Otuz Yıl Savaşlarının Avrupa’yı kasıp kavurduğu, bulaşıcı ve toplu bir cinnet hâlinin yaşandığı, büyücülüğün ve cadı avının kol gezdiği, gelişigüzel ihbarlarla insanların engizisyonun ve işkence mekanizmasının pençesine düştüğü, korkunun her yere yayıldığı, veba salgınlarının halkları kırıp geçirdiği bir dönemde hayatı tüm bunlarla iç içe geçen ve birinden ötekine savrulan kürek mahkumu Johan Ot’un hikayesi anlatılır.
Otuzyıl savaşları ortaçağ, orta Avrupa, her yer alev alev, terör her an her köşede, fanatizm kötülük kolkola, bütün bu hengamede kahramanımız johan ot kaderin rüzgarlarıyla savruluyor. Kah engizisyona kaptırır yakayı kah sapkın örgütlere kah tüccar olarak hayatın nimetlerini sömürür kah kürek mahkumu olup anlamını sorgular.
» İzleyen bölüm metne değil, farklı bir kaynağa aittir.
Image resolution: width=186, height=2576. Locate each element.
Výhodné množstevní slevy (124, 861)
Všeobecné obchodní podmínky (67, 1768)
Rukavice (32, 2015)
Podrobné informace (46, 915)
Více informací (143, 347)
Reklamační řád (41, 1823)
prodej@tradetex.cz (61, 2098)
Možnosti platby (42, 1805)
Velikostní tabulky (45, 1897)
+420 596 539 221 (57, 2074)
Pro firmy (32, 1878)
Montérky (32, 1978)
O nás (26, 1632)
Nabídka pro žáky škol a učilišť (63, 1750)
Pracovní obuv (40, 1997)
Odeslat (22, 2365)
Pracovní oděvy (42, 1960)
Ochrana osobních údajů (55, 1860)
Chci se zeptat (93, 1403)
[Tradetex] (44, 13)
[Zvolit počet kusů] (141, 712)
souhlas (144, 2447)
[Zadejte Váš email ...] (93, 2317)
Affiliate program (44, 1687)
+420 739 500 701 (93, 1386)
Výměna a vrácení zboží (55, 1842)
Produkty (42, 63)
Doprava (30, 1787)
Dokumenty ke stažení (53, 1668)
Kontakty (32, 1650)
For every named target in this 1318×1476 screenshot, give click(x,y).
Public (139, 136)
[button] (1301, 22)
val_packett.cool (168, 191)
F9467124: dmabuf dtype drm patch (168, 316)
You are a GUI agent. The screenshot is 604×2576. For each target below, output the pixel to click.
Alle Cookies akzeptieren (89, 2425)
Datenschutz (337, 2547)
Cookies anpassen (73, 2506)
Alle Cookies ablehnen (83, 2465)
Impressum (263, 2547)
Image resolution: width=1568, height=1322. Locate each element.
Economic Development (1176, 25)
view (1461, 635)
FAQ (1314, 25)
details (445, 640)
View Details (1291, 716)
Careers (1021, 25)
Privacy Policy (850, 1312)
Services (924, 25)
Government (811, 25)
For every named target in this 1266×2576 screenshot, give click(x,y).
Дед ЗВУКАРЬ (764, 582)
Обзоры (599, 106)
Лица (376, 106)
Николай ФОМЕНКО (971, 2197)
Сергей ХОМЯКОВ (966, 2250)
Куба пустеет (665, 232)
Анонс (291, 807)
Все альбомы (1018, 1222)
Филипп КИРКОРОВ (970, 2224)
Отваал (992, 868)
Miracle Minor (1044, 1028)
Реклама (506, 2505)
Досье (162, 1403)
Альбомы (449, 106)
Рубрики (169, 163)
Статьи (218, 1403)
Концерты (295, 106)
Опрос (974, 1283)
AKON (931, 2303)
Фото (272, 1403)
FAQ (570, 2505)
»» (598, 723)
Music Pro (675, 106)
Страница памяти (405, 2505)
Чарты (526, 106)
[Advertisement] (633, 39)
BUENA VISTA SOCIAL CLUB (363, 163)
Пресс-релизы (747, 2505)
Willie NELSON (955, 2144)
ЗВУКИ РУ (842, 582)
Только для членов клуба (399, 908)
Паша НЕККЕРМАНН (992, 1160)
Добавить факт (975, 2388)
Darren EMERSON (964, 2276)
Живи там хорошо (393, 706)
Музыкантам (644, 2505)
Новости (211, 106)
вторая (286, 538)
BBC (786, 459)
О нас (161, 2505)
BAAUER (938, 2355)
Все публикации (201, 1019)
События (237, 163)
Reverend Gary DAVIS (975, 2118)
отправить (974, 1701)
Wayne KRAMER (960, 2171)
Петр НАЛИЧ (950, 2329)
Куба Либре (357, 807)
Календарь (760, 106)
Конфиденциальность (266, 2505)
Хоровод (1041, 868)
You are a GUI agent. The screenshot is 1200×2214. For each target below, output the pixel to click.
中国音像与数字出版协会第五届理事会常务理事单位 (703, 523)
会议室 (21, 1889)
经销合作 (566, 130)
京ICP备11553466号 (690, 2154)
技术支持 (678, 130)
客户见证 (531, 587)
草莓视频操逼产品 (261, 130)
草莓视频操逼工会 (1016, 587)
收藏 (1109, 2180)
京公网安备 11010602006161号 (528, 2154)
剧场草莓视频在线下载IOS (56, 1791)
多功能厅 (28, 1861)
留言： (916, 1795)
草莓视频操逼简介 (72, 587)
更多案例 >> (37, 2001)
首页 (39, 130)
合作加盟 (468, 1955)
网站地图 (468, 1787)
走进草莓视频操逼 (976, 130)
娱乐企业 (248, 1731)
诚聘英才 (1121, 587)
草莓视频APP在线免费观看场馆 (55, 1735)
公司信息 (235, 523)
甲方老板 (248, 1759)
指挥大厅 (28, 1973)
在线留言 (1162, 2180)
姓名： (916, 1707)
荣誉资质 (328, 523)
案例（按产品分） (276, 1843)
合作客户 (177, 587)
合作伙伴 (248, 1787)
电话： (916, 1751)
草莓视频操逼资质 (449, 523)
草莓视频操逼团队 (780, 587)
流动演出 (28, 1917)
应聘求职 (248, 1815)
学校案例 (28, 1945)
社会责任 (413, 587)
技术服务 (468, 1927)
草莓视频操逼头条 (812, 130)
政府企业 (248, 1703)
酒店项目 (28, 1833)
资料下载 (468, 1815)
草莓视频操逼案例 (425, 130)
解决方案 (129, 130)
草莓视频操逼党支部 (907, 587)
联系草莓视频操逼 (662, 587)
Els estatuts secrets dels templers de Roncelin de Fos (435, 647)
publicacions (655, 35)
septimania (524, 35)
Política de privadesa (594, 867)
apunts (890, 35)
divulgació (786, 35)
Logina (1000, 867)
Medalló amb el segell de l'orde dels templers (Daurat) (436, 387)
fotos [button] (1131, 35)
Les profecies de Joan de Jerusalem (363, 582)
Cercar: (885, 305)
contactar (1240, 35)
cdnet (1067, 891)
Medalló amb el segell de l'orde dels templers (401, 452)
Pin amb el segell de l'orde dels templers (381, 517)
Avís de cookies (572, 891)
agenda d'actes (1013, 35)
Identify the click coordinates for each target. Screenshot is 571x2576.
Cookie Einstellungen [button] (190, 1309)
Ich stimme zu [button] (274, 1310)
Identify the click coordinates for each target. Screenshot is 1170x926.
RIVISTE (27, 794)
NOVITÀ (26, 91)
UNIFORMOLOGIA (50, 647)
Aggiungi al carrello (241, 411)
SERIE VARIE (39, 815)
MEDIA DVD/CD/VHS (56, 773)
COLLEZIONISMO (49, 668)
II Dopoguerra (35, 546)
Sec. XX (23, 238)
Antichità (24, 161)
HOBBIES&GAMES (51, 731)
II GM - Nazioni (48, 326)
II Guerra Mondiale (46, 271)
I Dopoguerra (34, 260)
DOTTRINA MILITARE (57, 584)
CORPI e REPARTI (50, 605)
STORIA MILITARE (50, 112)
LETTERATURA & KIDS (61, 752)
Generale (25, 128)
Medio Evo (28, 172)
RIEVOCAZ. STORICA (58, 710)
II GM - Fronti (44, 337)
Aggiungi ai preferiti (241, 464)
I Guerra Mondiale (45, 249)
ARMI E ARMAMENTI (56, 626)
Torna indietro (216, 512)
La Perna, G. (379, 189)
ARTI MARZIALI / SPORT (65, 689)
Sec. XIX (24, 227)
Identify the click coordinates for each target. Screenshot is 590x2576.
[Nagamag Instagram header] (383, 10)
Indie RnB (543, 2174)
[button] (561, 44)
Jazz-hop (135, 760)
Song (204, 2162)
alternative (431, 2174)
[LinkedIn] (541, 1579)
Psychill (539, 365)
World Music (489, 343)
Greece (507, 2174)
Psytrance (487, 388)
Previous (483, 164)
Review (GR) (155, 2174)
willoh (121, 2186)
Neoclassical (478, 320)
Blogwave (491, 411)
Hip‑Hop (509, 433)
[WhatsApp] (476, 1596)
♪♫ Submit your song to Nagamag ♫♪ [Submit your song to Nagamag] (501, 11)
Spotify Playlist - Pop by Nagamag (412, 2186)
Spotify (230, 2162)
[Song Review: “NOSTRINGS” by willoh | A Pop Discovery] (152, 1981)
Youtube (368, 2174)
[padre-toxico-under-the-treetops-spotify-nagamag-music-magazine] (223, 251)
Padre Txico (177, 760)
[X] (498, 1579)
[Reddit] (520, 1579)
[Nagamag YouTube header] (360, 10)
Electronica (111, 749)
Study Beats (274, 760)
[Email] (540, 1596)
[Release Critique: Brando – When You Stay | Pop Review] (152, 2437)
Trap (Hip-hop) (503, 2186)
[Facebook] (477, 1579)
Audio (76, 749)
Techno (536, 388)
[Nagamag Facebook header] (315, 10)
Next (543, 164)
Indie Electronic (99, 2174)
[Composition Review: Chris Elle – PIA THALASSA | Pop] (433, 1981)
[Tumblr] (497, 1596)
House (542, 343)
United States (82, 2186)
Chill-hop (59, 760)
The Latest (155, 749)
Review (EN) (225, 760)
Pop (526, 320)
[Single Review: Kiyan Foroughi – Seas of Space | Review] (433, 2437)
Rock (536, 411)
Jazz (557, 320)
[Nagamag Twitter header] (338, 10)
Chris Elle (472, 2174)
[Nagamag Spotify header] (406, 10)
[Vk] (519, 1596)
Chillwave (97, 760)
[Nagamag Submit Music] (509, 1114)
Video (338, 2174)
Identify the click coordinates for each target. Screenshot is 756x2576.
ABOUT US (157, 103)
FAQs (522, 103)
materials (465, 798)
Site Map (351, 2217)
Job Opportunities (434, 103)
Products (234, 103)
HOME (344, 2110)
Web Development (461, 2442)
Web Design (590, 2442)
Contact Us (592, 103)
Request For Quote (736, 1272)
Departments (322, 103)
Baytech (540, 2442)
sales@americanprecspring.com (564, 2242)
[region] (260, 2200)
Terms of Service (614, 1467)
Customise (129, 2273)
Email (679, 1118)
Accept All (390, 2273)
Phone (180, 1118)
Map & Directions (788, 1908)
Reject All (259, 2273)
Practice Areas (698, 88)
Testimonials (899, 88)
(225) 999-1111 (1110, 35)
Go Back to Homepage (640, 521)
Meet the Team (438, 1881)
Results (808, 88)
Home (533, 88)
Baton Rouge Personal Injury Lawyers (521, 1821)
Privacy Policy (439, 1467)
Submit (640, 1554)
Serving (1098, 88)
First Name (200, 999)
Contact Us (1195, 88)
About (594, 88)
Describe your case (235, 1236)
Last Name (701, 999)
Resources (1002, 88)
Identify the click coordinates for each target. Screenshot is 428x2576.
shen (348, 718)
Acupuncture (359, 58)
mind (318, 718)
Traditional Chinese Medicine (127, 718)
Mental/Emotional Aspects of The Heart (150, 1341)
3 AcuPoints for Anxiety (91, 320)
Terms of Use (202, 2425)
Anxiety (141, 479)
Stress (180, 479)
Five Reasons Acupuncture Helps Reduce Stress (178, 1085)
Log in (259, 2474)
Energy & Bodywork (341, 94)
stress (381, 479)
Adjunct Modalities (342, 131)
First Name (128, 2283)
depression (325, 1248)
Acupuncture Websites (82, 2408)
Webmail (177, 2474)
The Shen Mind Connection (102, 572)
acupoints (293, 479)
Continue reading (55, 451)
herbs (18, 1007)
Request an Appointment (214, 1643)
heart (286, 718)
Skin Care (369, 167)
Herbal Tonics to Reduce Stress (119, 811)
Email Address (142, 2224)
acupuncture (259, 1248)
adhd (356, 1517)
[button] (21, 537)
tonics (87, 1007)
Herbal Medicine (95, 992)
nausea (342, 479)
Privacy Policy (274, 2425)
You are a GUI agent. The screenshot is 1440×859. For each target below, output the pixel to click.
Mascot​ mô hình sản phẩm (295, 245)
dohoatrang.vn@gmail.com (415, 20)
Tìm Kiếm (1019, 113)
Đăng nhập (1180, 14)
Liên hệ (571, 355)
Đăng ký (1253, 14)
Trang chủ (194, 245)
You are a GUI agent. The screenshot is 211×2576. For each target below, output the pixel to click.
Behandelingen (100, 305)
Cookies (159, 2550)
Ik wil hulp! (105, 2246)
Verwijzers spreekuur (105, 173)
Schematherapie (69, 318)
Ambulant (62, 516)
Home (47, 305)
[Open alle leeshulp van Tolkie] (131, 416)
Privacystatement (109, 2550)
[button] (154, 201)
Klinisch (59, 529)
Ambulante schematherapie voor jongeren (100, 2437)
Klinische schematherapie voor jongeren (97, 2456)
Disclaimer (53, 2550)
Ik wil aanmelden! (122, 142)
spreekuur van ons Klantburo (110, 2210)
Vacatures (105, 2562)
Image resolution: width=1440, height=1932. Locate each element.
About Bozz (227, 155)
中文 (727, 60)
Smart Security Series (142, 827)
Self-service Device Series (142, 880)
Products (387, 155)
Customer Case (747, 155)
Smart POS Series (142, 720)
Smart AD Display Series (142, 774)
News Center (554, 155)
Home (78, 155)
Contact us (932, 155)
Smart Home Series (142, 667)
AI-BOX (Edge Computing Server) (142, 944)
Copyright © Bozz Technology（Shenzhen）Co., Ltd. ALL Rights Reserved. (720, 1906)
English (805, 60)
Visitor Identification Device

Maceralar maceralar, heyecanlı çok canlı, okumamak olmaz (o derece yani )
Yazar ortaçağın kötü taraflarını (veba, cadılar, insanlıkdışı idamlar vb.) kendi üslubu ile harmanlamış ve romanlaştırmış. Kitabın giriş bölümü hem akıcı hem de merak uyandırıcı idi ve okura bir çok şeyi bir anda veriyordu ancak sayfalar ilerledikçe yazarın ve olayların tempous düştü. Kitabın başında aldığım tadı geri kalanında alamadım ne yazık ki. Kitabın konusu (ortaçağın karanlık yüzü) dışında geriye kalan şeyler ne çarpıcı ne de çok etkileyiciydi, hatta zaman zaman sıkıcı oluyordu. Genel olarak güzel olsa da seçtiği konu karşısında zayıf kalmış bir eser olduğunu düşünüyorum. Tüm bunların yanında ortaçağın tüm kötülüklerini bir arada okumak da tüyler ürpertici olabiliyor, aşırı dindarların birilerini suçlu ilan edip onları yakarak ya da benzeri bir yolla yok etmeye çalışması, toplumsal fanatizmin ortaya çıkardığı büyük yıkım gerçekten korkunç.